WHAT TO WORK ON: Make an exact copy of the records, leaving out the images.

EXTRACTED ENTRIES START

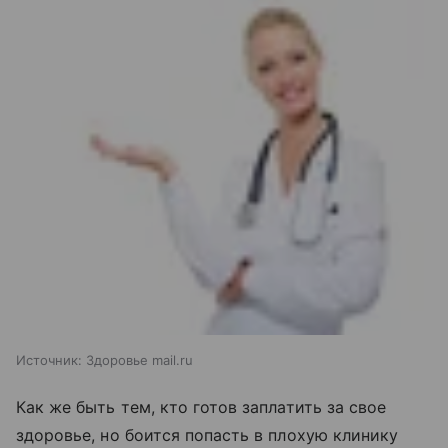
Источник:
Здоровье mail.ru
Как же быть тем, кто готов заплатить за свое
здоровье, но боится попасть в плохую клинику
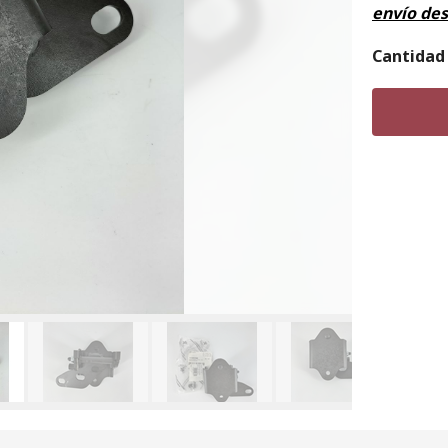
envío de
Cantidad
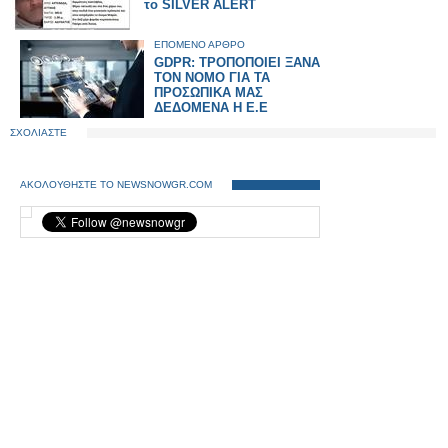
το SILVER ALERT
ΕΠΟΜΕΝΟ ΑΡΘΡΟ
GDPR: ΤΡΟΠΟΠΟΙΕΙ ΞΑΝΑ
ΤΟΝ ΝΟΜΟ ΓΙΑ ΤΑ
ΠΡΟΣΩΠΙΚΑ ΜΑΣ
ΔΕΔΟΜΕΝΑ Η Ε.Ε
ΣΧΟΛΙΑΣΤΕ
ΑΚΟΛΟΥΘΗΣΤΕ ΤΟ NEWSNOWGR.COM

EXTRACTED ENTRIES END

COMPLETED EXERCISE:
Источник:
Здоровье mail.ru
Как же быть тем, кто готов заплатить за свое
здоровье, но боится попасть в плохую клинику
envío de
Cantidad
το SILVER ALERT
ΕΠΟΜΕΝΟ ΑΡΘΡΟ
GDPR: ΤΡΟΠΟΠΟΙΕΙ ΞΑΝΑ
ΤΟΝ ΝΟΜΟ ΓΙΑ ΤΑ
ΠΡΟΣΩΠΙΚΑ ΜΑΣ
ΔΕΔΟΜΕΝΑ Η Ε.Ε
ΣΧΟΛΙΑΣΤΕ
ΑΚΟΛΟΥΘΗΣΤΕ ΤΟ NEWSNOWGR.COM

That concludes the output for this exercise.